With nearly 10,000 people dying of cardiovascular related disease in Ireland every year, what can you do to help improve your heart health?
Maggie Lynch of the Irish Institute of Nutrition and Health believes nutrition is a key factor. She recommends that we enjoy more veggies; do a grain ‘swap’; embrace ‘good’ fats; choose low sugar berries; and mix and match protein sources
Enjoy more veggies
Increase the intake and diversity of vegetables you eat. They are an important source of vitamins and minerals and are rich in antioxidants and other phytonutrients that are vital for heart health. They are also high in fibre and low in calories.
- Aim for six different coloured vegetable servings – cooked or raw – each day. The dark green leafy ones (kale, cabbage, spinach etc) are best of all, and my favourites.
- Use them in your smoothies, as dips with hummus, and in soups & stews. Refrigerate leftovers for the next day or blend them into pasta sauces and freeze.
Do a grain swap
Replace refined, white grain products with wholegrains. They are a richer source of fibre, protein, minerals and B vitamins.
- Swap white bread, pasta and wraps for wholegrain versions.
- Introduce quinoa, millet, buckwheat, pin-head oats, beans and lentils.
Embrace good fats
Omega 3 oils are known to boost cholesterol quality by raising the level of HDL (‘good’ cholesterol) in the blood and helping reduce inflammation in the body. Oily fish (mackerel, salmon, sardines etc) are naturally rich in omega 3s, while walnuts, flax and chia seeds are useful plant sources.
- Eat a serving of oily fish twice weekly.
- Drizzle good oils over your food. I use unrefined, cold pressed oils (Udo’s Oil, organic rapeseed, or extra virgin olive oil) as the goodness has not been processed out of them. Udo’s is a quality vegan source of omega 3, 6 & 9 oils.

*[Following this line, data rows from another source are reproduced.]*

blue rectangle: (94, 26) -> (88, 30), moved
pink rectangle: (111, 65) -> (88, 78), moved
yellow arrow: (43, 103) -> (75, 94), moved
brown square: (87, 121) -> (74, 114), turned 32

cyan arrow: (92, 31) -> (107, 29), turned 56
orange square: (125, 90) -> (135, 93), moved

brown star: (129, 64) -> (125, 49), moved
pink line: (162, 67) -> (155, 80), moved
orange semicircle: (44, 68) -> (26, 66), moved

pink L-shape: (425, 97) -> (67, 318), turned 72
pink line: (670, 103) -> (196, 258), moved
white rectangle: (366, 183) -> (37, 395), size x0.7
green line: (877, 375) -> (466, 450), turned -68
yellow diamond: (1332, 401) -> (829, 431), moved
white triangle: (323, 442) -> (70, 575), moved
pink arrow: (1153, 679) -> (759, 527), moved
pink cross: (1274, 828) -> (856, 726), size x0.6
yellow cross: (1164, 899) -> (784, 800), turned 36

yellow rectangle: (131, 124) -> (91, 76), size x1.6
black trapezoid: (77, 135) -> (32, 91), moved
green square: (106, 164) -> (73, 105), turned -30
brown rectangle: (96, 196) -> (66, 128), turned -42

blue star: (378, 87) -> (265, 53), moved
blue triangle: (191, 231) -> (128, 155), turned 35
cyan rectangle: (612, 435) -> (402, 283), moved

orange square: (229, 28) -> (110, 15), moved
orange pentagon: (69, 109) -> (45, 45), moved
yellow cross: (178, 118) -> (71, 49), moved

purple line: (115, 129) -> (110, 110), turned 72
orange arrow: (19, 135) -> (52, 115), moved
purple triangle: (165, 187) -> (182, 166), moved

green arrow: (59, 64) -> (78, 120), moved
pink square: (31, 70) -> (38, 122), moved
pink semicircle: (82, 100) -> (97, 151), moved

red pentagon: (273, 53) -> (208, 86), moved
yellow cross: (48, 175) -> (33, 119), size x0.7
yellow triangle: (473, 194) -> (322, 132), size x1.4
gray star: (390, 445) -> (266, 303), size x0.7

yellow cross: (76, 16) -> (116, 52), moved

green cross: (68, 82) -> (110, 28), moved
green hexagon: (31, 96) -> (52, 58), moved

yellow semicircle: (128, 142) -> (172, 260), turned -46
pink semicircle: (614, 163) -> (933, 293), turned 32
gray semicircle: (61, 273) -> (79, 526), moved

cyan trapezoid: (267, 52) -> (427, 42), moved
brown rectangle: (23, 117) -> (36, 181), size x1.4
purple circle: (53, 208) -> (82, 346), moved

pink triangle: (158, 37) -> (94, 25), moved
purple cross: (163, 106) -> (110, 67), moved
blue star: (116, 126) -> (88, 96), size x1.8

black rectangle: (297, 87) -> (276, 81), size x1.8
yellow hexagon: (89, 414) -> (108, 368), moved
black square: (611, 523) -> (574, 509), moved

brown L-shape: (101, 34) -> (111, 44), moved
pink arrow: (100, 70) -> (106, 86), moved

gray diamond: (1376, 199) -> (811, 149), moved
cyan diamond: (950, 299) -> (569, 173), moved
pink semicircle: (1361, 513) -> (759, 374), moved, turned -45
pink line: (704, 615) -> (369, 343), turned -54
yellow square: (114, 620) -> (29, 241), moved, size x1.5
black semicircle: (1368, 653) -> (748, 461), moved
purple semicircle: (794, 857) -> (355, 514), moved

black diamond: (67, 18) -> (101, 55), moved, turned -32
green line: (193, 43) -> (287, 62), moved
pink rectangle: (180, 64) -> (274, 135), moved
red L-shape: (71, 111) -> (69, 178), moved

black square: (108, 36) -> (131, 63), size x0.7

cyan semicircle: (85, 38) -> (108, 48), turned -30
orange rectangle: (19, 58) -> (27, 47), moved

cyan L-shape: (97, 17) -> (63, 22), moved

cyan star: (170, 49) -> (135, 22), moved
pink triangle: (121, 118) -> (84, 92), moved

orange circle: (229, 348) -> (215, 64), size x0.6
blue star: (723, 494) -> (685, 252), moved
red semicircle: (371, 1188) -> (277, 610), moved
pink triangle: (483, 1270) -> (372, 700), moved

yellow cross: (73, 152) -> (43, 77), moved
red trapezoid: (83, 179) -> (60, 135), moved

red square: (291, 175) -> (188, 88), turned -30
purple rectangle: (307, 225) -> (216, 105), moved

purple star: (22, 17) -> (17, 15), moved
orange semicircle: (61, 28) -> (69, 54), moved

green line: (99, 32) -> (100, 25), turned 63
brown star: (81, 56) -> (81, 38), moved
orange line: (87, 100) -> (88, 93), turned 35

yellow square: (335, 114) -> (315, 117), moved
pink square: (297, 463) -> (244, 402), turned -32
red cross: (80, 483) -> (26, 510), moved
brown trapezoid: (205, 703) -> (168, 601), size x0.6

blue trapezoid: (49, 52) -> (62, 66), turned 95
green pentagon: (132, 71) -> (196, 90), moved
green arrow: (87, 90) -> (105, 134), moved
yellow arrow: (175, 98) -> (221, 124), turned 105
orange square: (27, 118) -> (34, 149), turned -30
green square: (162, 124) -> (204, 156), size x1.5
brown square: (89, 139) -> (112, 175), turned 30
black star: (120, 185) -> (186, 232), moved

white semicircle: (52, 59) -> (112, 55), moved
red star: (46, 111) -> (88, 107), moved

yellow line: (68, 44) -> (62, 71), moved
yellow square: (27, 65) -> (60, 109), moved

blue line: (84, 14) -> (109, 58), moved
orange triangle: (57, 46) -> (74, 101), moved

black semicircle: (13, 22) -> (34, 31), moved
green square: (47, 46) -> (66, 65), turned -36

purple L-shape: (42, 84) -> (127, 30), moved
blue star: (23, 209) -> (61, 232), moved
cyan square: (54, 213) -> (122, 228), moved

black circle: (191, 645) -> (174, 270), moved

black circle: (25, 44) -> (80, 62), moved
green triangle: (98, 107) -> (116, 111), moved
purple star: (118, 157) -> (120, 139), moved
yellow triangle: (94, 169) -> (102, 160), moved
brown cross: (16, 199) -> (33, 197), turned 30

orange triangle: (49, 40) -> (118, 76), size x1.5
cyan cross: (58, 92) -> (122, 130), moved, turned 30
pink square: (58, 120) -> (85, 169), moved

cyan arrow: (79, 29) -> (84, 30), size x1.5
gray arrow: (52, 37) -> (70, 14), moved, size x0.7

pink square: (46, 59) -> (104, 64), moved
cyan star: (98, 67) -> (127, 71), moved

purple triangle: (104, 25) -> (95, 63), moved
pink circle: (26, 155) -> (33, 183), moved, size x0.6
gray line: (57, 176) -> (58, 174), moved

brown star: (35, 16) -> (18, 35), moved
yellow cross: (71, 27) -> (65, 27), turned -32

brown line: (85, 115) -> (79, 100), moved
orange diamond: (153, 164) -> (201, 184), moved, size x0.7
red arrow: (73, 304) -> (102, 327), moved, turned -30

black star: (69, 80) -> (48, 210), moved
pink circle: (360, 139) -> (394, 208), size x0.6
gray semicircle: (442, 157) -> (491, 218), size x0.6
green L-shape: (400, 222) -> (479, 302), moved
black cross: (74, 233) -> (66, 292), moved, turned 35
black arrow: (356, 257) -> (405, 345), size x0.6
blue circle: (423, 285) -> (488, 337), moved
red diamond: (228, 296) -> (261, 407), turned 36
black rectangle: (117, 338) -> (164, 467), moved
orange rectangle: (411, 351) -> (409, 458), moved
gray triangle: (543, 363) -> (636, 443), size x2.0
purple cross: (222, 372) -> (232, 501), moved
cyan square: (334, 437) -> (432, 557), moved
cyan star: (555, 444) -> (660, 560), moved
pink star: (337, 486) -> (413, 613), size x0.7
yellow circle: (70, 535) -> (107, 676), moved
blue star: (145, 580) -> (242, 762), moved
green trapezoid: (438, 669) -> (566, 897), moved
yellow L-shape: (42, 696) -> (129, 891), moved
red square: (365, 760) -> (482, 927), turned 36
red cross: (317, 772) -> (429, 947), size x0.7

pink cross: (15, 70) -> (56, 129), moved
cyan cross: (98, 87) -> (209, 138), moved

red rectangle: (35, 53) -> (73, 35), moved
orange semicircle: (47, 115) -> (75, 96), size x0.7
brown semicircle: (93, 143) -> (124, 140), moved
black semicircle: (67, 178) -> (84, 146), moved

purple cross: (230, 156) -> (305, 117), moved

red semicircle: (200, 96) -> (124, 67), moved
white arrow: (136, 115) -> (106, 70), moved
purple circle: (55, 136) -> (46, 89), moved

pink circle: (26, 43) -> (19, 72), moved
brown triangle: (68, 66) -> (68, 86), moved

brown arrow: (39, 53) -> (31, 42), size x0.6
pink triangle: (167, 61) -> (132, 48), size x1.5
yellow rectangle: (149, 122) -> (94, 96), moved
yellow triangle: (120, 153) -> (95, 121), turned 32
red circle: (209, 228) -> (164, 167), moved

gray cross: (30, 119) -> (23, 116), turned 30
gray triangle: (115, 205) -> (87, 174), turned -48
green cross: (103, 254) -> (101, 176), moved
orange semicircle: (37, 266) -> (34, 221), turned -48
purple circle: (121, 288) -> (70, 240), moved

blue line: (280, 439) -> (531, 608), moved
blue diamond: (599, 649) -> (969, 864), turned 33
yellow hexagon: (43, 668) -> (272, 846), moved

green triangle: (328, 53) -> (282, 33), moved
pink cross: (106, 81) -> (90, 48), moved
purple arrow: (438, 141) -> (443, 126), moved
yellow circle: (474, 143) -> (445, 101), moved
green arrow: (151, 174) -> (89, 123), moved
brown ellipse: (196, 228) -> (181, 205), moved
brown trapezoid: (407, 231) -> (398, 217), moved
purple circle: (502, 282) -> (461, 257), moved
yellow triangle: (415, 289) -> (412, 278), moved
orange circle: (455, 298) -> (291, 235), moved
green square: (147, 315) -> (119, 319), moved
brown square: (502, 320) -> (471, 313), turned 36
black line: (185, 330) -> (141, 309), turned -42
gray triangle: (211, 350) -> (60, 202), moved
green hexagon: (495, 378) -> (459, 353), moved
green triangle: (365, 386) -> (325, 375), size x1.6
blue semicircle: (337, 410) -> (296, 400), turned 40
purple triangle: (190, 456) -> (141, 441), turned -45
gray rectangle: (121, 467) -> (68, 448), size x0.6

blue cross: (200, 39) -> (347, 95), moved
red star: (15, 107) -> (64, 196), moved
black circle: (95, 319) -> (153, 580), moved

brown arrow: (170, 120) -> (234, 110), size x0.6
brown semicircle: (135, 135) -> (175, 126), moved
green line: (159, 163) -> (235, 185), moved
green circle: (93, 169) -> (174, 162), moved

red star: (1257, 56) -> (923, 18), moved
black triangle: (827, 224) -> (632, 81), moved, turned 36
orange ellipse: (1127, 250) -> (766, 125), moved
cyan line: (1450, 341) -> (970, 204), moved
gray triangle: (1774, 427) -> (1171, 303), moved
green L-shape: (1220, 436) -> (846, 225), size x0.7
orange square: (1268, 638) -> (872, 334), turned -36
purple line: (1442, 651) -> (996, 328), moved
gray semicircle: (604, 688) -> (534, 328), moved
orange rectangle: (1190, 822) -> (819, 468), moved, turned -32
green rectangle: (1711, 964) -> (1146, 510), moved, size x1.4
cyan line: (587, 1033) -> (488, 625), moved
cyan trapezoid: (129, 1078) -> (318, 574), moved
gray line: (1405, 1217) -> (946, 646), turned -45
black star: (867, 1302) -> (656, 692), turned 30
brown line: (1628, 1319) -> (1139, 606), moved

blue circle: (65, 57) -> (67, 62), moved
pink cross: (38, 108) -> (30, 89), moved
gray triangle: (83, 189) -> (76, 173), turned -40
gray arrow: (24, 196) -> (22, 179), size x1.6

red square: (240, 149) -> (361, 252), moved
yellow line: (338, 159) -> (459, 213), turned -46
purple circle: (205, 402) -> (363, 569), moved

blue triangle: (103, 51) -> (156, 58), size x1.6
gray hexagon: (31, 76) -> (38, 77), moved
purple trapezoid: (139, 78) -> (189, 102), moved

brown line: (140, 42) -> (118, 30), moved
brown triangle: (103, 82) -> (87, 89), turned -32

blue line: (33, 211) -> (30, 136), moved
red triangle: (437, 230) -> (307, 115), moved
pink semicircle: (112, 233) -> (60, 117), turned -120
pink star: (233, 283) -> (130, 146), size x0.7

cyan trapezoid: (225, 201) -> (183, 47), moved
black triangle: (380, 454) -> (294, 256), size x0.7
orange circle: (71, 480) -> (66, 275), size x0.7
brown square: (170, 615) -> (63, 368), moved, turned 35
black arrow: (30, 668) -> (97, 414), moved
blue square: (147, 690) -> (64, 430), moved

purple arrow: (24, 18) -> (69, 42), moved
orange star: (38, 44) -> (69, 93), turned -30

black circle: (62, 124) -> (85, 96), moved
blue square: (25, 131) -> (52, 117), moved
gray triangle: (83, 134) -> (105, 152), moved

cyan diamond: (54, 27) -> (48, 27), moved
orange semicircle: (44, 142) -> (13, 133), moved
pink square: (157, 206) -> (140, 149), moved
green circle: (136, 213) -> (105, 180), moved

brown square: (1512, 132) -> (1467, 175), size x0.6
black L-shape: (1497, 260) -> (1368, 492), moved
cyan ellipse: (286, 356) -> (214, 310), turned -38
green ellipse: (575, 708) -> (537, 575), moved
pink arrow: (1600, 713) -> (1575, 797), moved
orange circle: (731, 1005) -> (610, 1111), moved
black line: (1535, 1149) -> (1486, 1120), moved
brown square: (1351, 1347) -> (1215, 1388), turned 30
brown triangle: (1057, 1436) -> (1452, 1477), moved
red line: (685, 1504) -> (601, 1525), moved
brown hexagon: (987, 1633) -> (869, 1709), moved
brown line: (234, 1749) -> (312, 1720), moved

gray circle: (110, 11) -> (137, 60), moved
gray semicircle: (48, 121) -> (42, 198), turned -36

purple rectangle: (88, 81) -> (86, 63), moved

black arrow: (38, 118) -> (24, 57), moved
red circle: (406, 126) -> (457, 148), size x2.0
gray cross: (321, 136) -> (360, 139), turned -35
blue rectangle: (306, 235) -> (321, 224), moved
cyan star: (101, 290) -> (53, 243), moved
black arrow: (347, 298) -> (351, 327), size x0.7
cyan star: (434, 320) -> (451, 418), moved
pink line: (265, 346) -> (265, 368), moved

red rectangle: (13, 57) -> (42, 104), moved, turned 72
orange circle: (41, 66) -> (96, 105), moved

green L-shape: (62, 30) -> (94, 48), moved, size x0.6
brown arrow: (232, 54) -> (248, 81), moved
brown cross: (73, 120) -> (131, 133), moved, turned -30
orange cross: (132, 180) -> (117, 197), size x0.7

- To avoid damaging their health benefits, it’s best not to use these oils for cooking or frying. I use olive oil (not extra virgin), unrefined sesame oil, butter and coconut oil.
Choose low sugar berries
Eat low sugar berries (blueberry, blackberry, raspberry, strawberry) often. They are rich in antioxidants, fibre and phytonutrients that offer protection from cardio vascular disease. Be sure to wash them before eating.
Do a protein mix & match
Animal meat and specific vegetables are excellent sources of protein so don’t feel you have to eat meat every day.
- Add in beans, chickpeas and lentils. They are high in protein and some B vitamins and minerals. Find recipes that help you incorporate them into your diet, such as my ‘Smoky Chickpea Stew’ (below).
- Buy meat which is the least processed (fresh cuts and organic or free-range chicken). Avoid preserved meats as many contain high levels of salt and potentially harmful preservatives (nitrates and nitrites).